09 April 2013 | News | By BioSpectrum Bureau
Viralytics' Cavatak is well tolerated in phase I trials
Singapore: Viralytics has finalized the clinical study report on the phase I evaluation of Cavatak, which is administered intravenously to late stage melanoma, prostate, breast or colorectal cancer patients. Viralytics reported that Cavatak was well tolerated with some evidence of stable disease despite most patients only receiving a single dose of Cavatak. Subject to regulatory approval, Viralytics is now well placed to initiate phase I / II intravenous studies.
Patients in the phase I dose escalation study received either a single intravenous (IV) infusion (nine patients) or two IV infusions (one patient) of Cavatak ranging from a dose of 106-to-1010 infectious units. Of the ten patients who enrolled in the study, eight were evaluable for assessment as per the protocol. The primary objective of this study was patient tolerance to intravenous infusion of Cavatak. Overall, Cavatak was well tolerated for intravenous administration with no-treatment related serious adverse events observed and no subjects withdrawn due to adverse events.

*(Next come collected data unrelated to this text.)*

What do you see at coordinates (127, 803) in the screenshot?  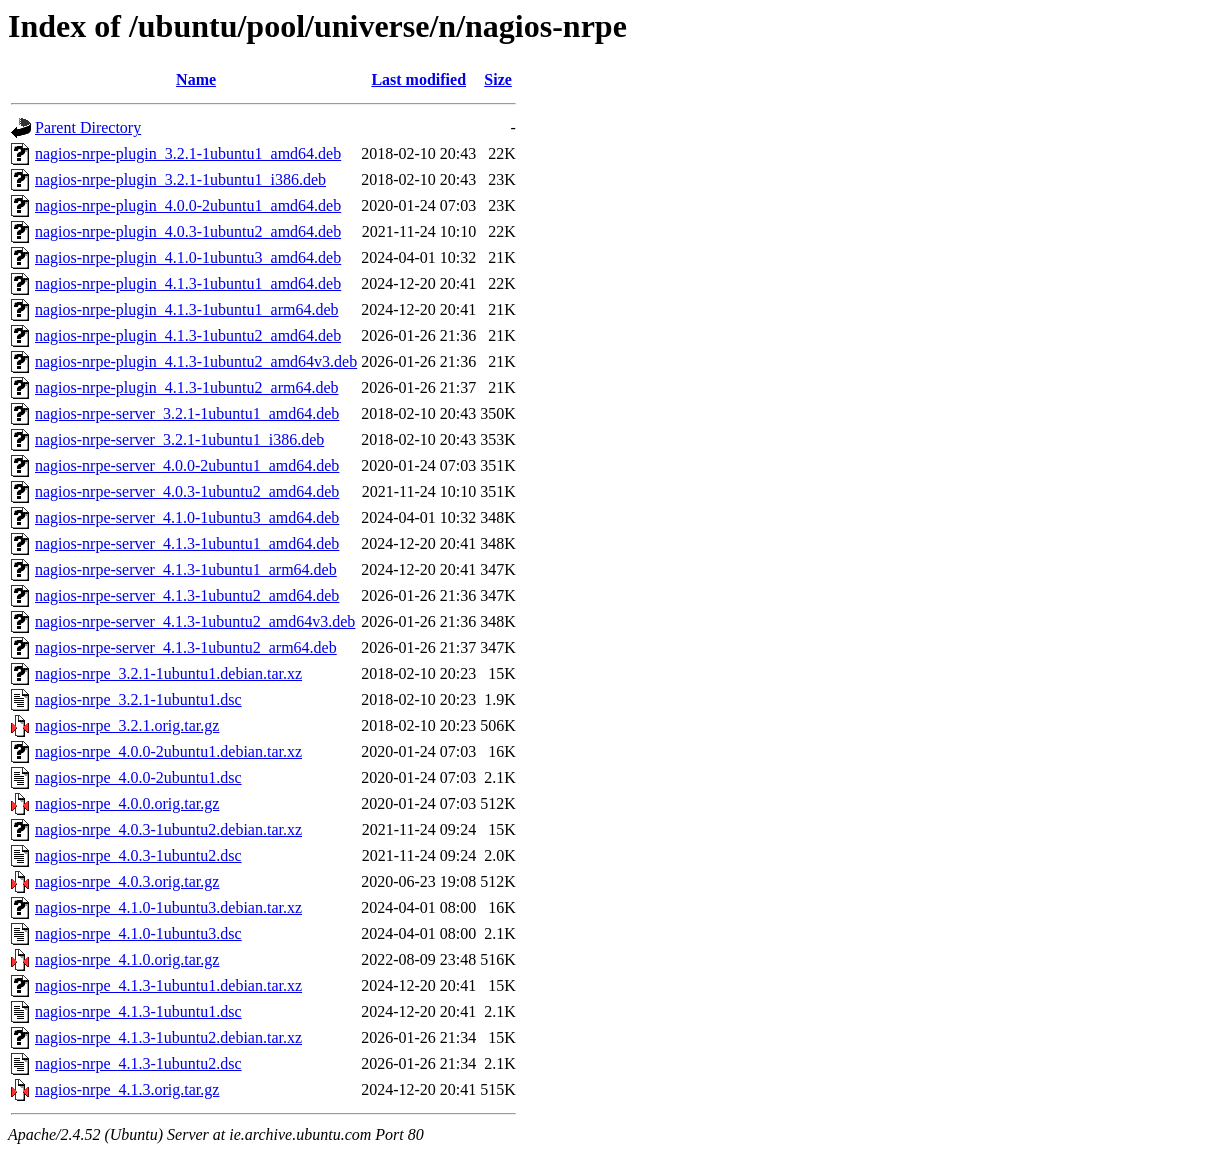 I see `nagios-nrpe_4.0.0.orig.tar.gz` at bounding box center [127, 803].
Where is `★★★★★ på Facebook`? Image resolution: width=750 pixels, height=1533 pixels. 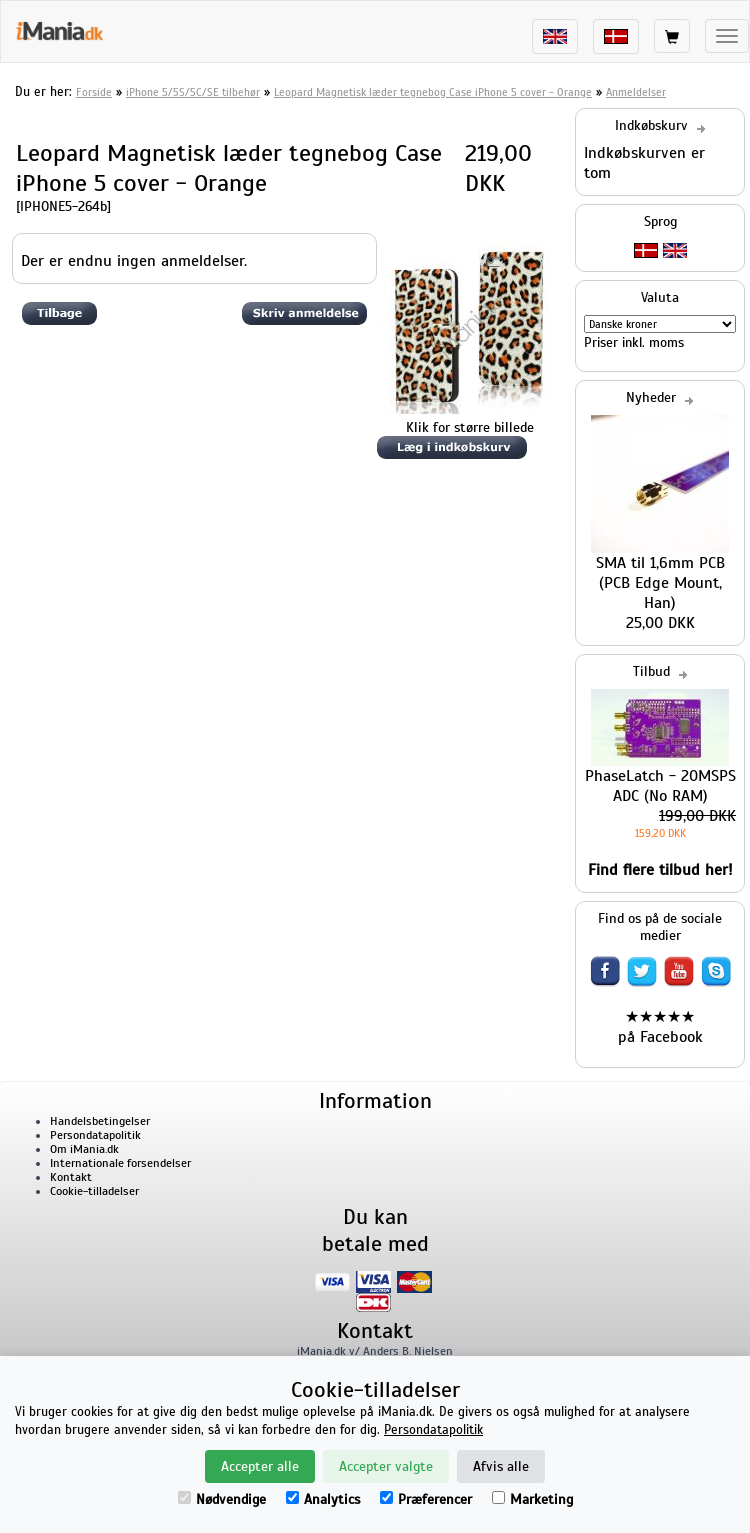 ★★★★★ på Facebook is located at coordinates (660, 1027).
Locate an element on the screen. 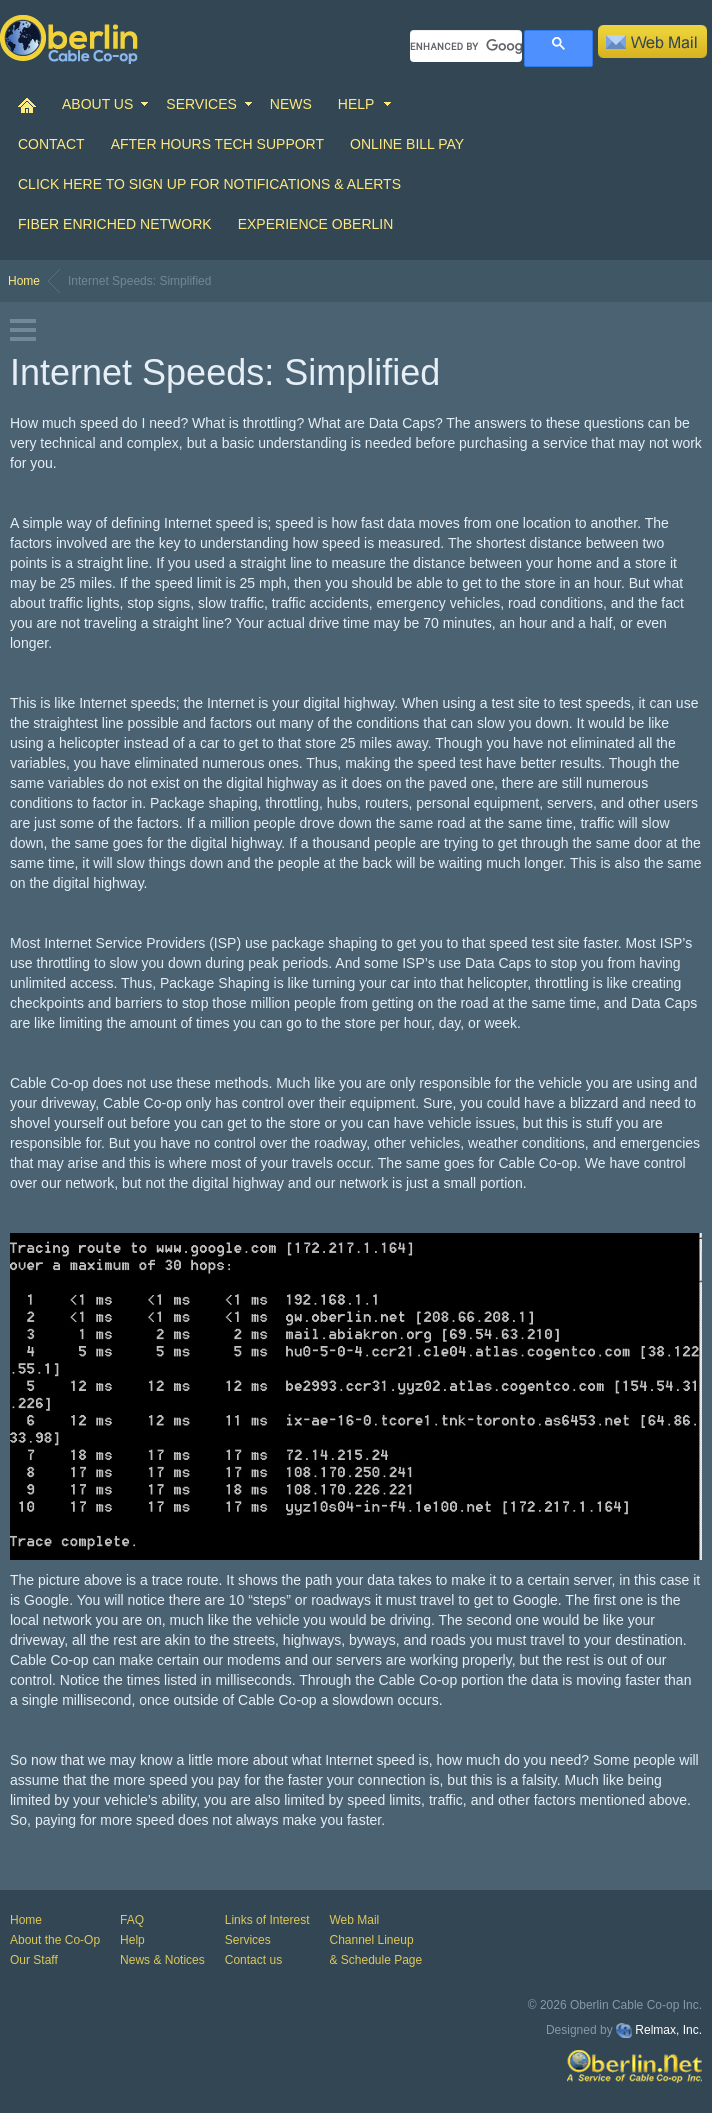 The width and height of the screenshot is (712, 2113). SERVICES is located at coordinates (201, 104).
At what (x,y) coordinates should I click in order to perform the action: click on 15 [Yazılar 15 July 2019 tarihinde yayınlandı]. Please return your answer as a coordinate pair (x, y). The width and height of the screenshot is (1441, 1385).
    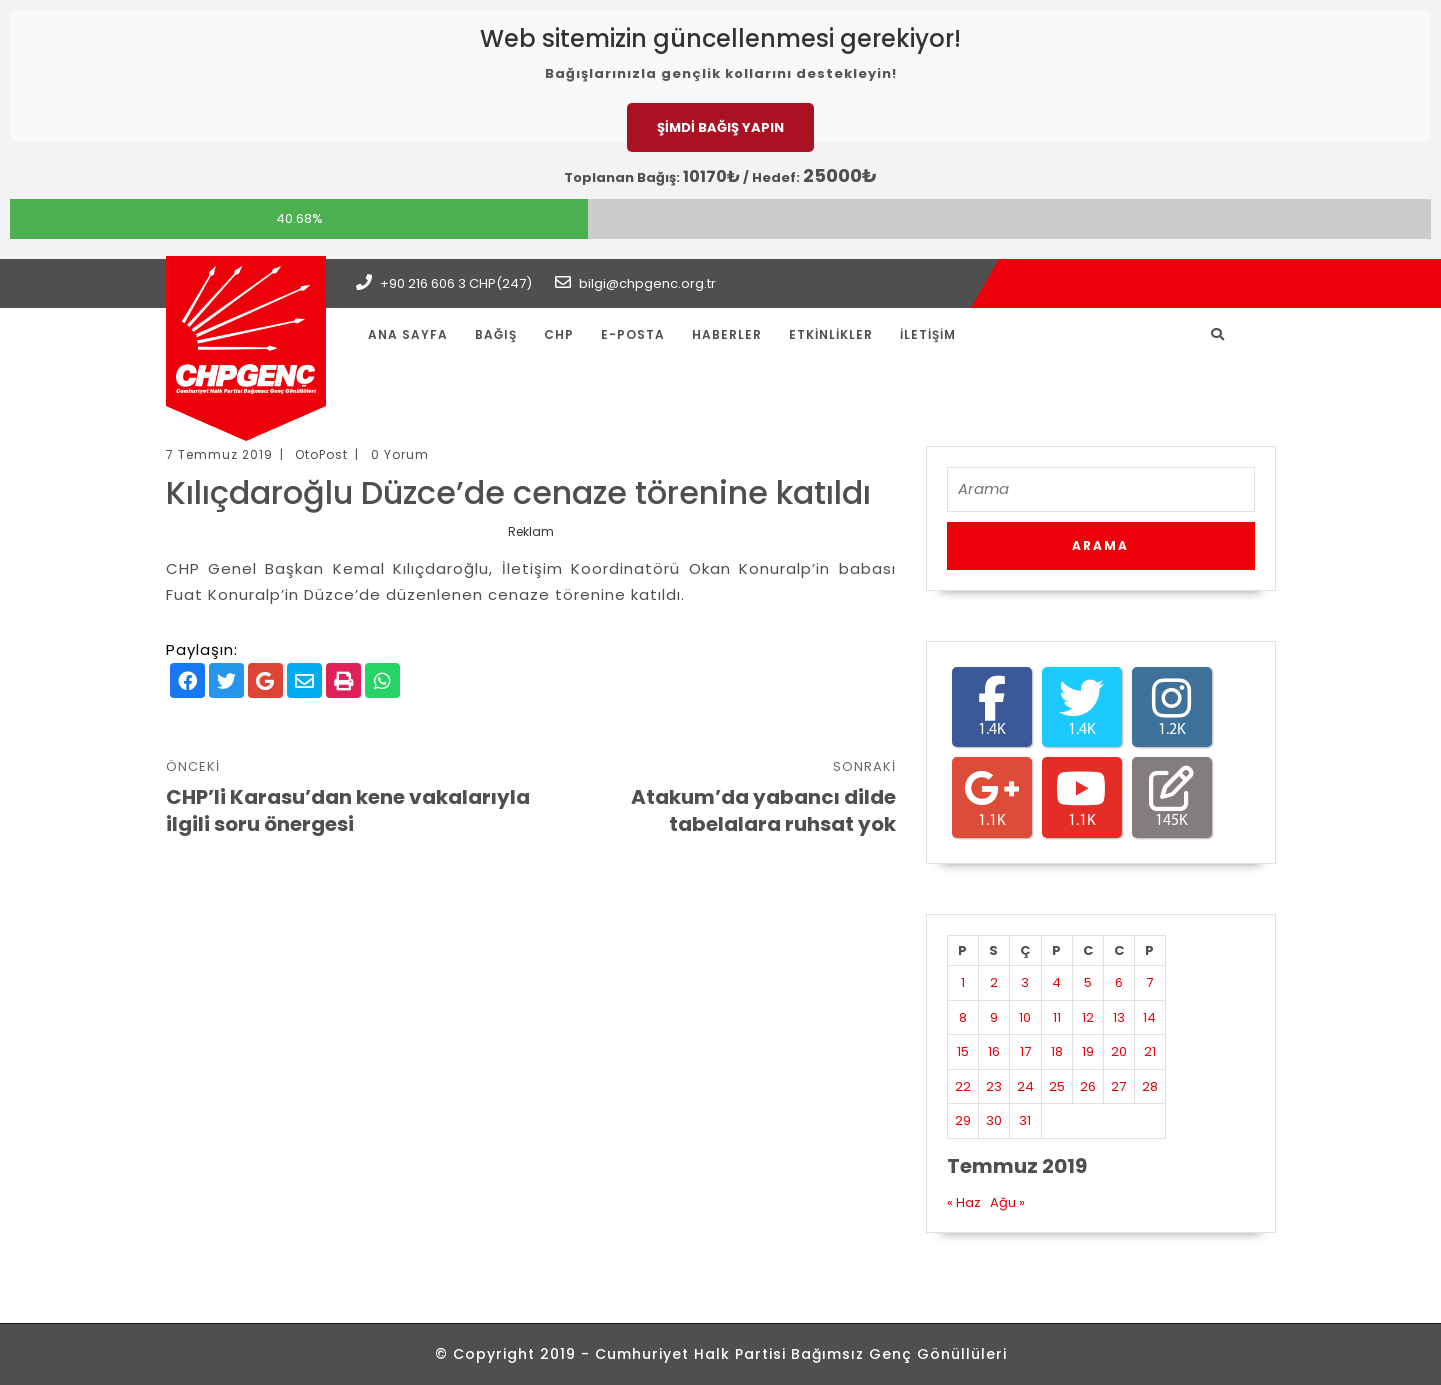     Looking at the image, I should click on (963, 1051).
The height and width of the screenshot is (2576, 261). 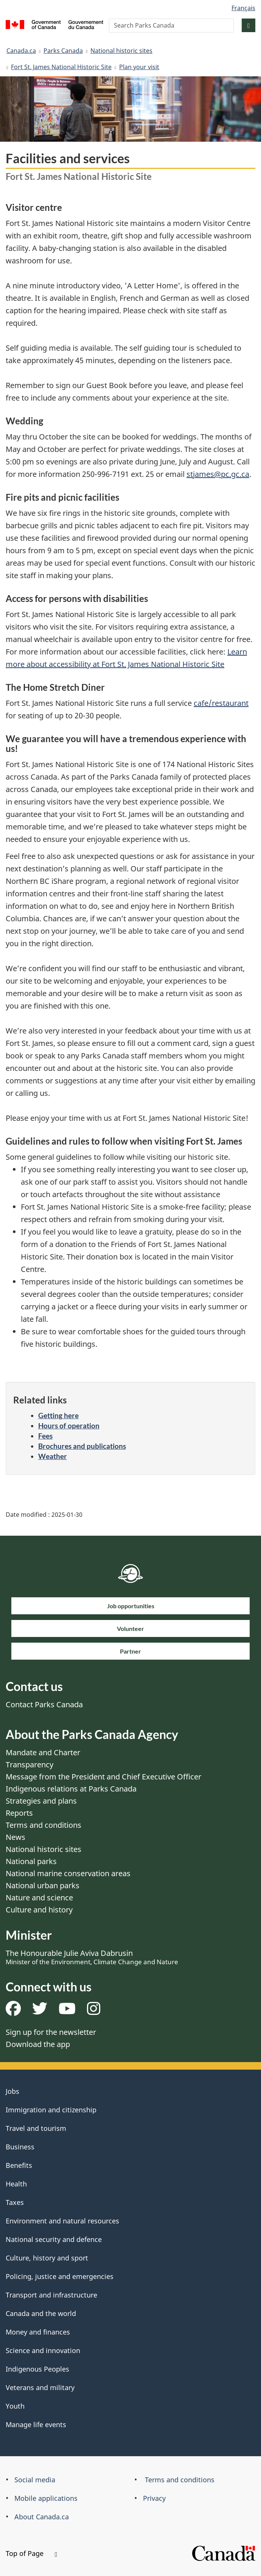 What do you see at coordinates (44, 1704) in the screenshot?
I see `Contact Parks Canada` at bounding box center [44, 1704].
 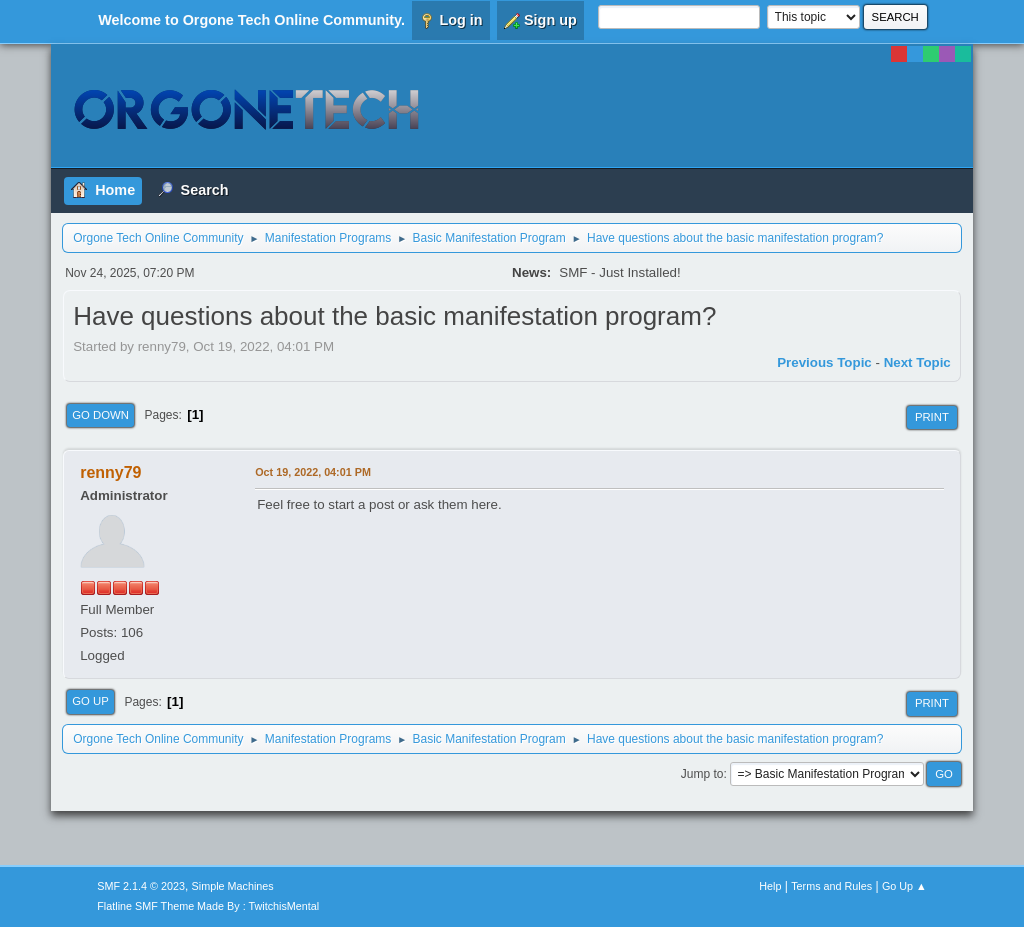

Some patients displayed transient and stable reductions in lesion size and stable disease despite most receiving only a single dose of oncolytic virus. No objective responses were observed, however two subjects displayed stable disease at day 84 as assessed by Recist 1.1 criteria.
Study investigator, Associate Professor Winston Liauw of the Cancer Care Unit, St George Hospital, New South Wales, said, "The Cavatak phase I intravenous study met the key endpoint of patient tolerability. Single-dose intravenous administration Cavatak was well tolerated, demonstrated secondary replication, presence inside some cancer tissue and provided evidence for some stable disease."
He added, "Overall, the study observations provide strong foundations for phase II investigations employing a multi-dose administration schedule to study the efficacy and safety of Cavatak in patients with late stage solid cancers. I look forward to being involved with further clinical evaluations of Cavatak."